The following year, she helped Team USA to a silver medal at the 2001 Fukuoka World Championships before having a bit of a medal drought until returning back to the international podium in 2005 with one of her top overall meets at the 2005 Izmir World University Games, where she took home three gold medals. There, she won the 50 and 100-meter breaststroke events as well as helped Team USA to gold in the 400-meter medley relay.
Izmir marked her career resurgence as she then won silver in the 100-meter breaststroke at the 2006 Pan Pacific Games in Victoria, and silver in the 200-meter breaststroke at the 2007 World Championships in Melbourne.
Jendrick then captured silver as part of the 400-meter medley relay at the 2008 Olympic Games in Beijing, and finished in fifth individually in the 100-meter breaststroke as she had to fight through the controversy surrounding women’s breaststroke surrounding Team USA following Jessica Hardy’s positive drug test for clenbuterol.

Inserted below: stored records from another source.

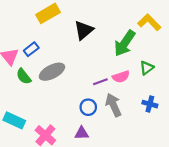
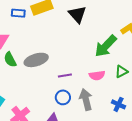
black triangle: (84, 30) -> (77, 14), moved, turned -42
blue rectangle: (31, 49) -> (18, 13), moved, turned 32
purple line: (100, 82) -> (65, 76), moved

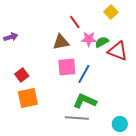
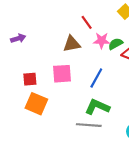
pink square: (67, 67) -> (62, 74), moved
red square: (22, 75) -> (30, 79), turned 32
orange square: (28, 98) -> (36, 104), turned 35

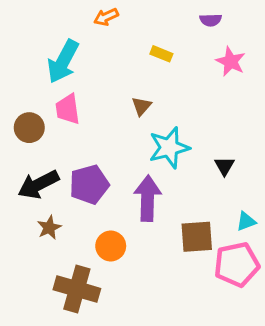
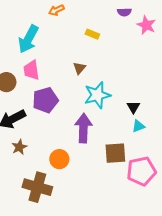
pink star: (231, 62) -> (146, 25), moved
purple pentagon: (89, 184) -> (45, 100), moved
cyan triangle: (246, 221) -> (138, 126), moved

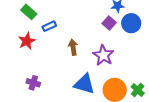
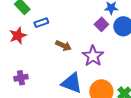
brown arrow: (73, 47) -> (63, 46), turned 119
purple cross: (33, 83) -> (21, 78), turned -32

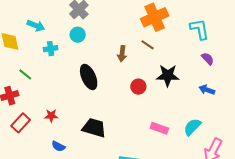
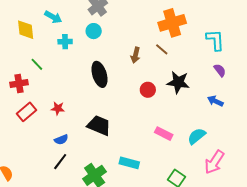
blue semicircle: (58, 146) -> (61, 140), turned -56

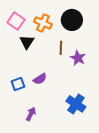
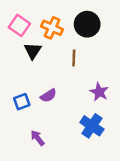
purple star: (78, 58) -> (99, 92), moved
purple arrow: (31, 114) -> (38, 138), turned -64

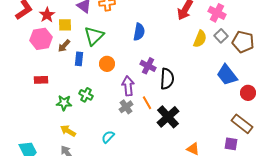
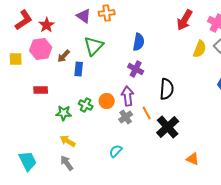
yellow square: (65, 25) -> (16, 59), moved
orange circle: (107, 64) -> (107, 101), moved
purple cross: (148, 66) -> (136, 69), moved
cyan semicircle: (108, 137) -> (116, 151), moved

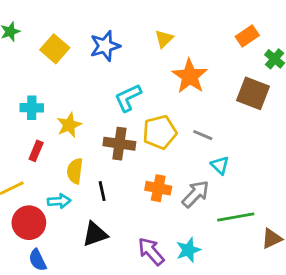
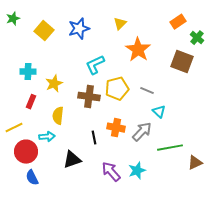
black line: (102, 191) -> (94, 138), moved

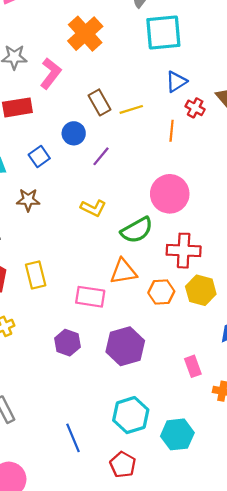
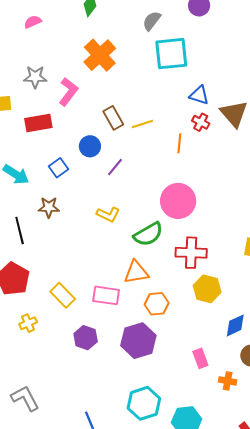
blue triangle: (176, 82) -> (199, 95), moved, turned 50
yellow rectangle: (36, 275) -> (63, 295), moved, turned -30
orange hexagon: (161, 292) -> (157, 304), moved

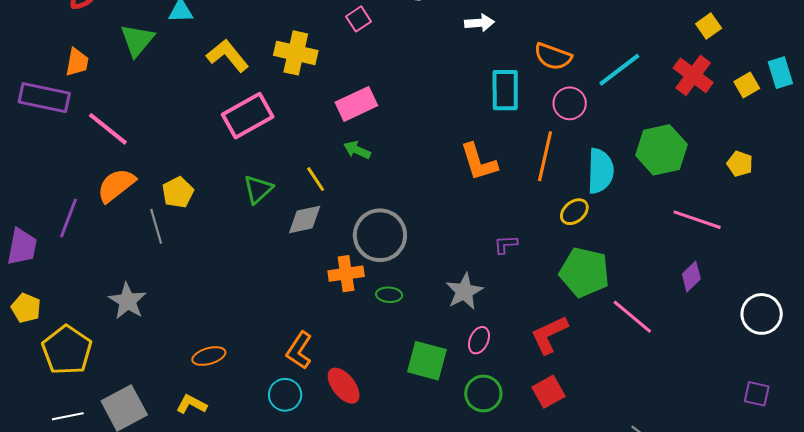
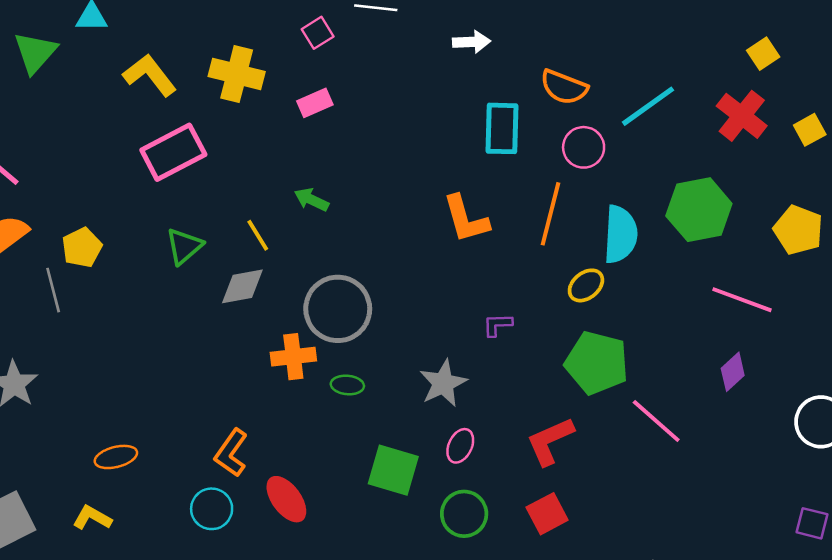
pink rectangle: (356, 104) -> (315, 103), moved, size x0.7
yellow pentagon: (740, 164) -> (798, 230), size x1.5

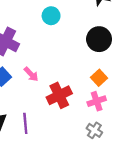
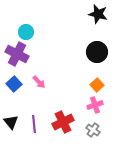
cyan circle: (51, 16) -> (26, 32), moved
red cross: (59, 95) -> (63, 122), moved

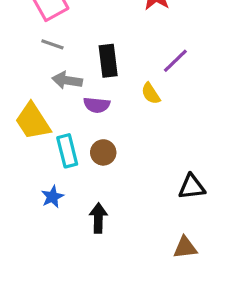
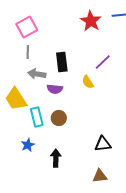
gray line: (52, 44) -> (28, 52), turned 72
black triangle: (192, 187) -> (103, 144), moved
brown triangle: (185, 247) -> (100, 176), moved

Notably, at the 2008 Beijing Olympics, Jendrick became just the third person to win Olympic swimming medals with two separate names as she’d married husband Nathan Jendrick in 2004. Eleanor Garatti (Saville) first did it in 1928 and 1932, while Libby Lenton (Trickett) then did it in 2004 and 2008.
Jendrick had planned on refocusing to make a run at the 2012 London Olympics, but a new stage in her life took hold in 2011 when the Jendricks welcomed their son Daethan to this world.
Earlier this month, having made the decision to move on from competitive swimming, she took a position as the Site Supervisor at the Fife Swim Center in Washington. Additionally, she and husband Nathan continue to grow their ACQUA Swim Events clinic business that regularly features Olympians working with clinic attendees.
This isn’t likely the last time we’ll see Jendrick competing, as she’s always been a huge supporter of the Masters swimming movement, having set Masters world records on seven occasions.